Ahora se asoma a Brasil y desde ahí reflexiona sobre las dificultades para instalar la democracia en América Latina. Ha escrito su artículo más reciente a partir de una visita a Sao Paolo, impresionado por la desigualdad y la violencia. ¿Cómo puede subsistir el pluralismo bajo el imperio de la pobreza?
Brasil es, junto a India y Estados Unidos, una de las democracias más grandes del mundo. Es una auténtica democracia desde hace menos de 20 años, y ya ha superado la prueba del traspaso pacífico de poder entre partidos y presidentes rivales. Esta joven democracia ha sobrevivido a crisis económicas, un sistema federal de una complejidad chirriante y repetidos escándalos de corrupción. Cuenta con una prensa libre, vibrante y combativa. El ejército, que antes controlaba el país, ahora permanece en segundo plano. En muchos sentidos es un experimento esperanzador.
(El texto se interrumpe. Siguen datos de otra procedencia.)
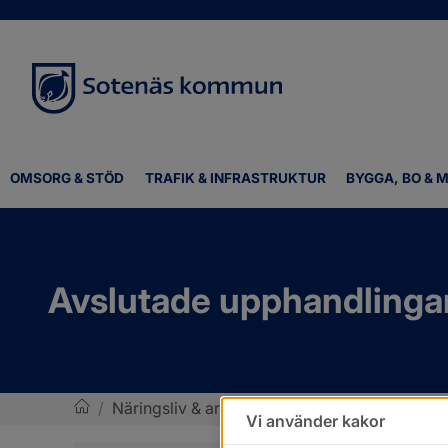
OMSORG & STÖD
TRAFIK & INFRASTRUKTUR
BYGGA, BO & M
Avslutade upphandlinga
/
Näringsliv & arbete
/
Upphandling och inkö
Vi använder kakor
Sotenäs kommun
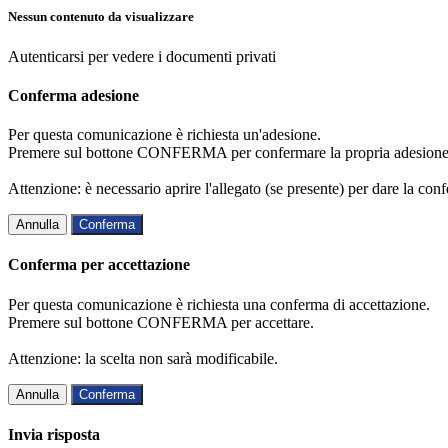
Nessun contenuto da visualizzare
Autenticarsi per vedere i documenti privati
Conferma adesione
Per questa comunicazione è richiesta un'adesione.
Premere sul bottone CONFERMA per confermare la propria adesione
Attenzione: è necessario aprire l'allegato (se presente) per dare la conf
Annulla
Conferma
Conferma per accettazione
Per questa comunicazione è richiesta una conferma di accettazione.
Premere sul bottone CONFERMA per accettare.
Attenzione: la scelta non sarà modificabile.
Annulla
Conferma
Invia risposta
Pero la pregunta que queda pendiente es durante cuánto tiempo es posible que se mantenga una democracia liberal con tales grados de desigualdad, pobreza, exclusión social, crimen, drogas y anarquía. En el país vecino, la Venezuela de Hugo Chávez, puede verse la permanente tentación populista.
En realidad, habría que preguntarse hasta qué punto se puede considerar que ésta es una democracia liberal, dados los extremos que coexisten en ella. El especialista legal brasileño Óscar Vilhena Vieira dice que no se puede hablar propiamente de imperio de la ley -uno de los elementos esenciales de la democracia liberal, a diferencia de la meramente electoral- cuando no existe una igualdad básica ante la ley.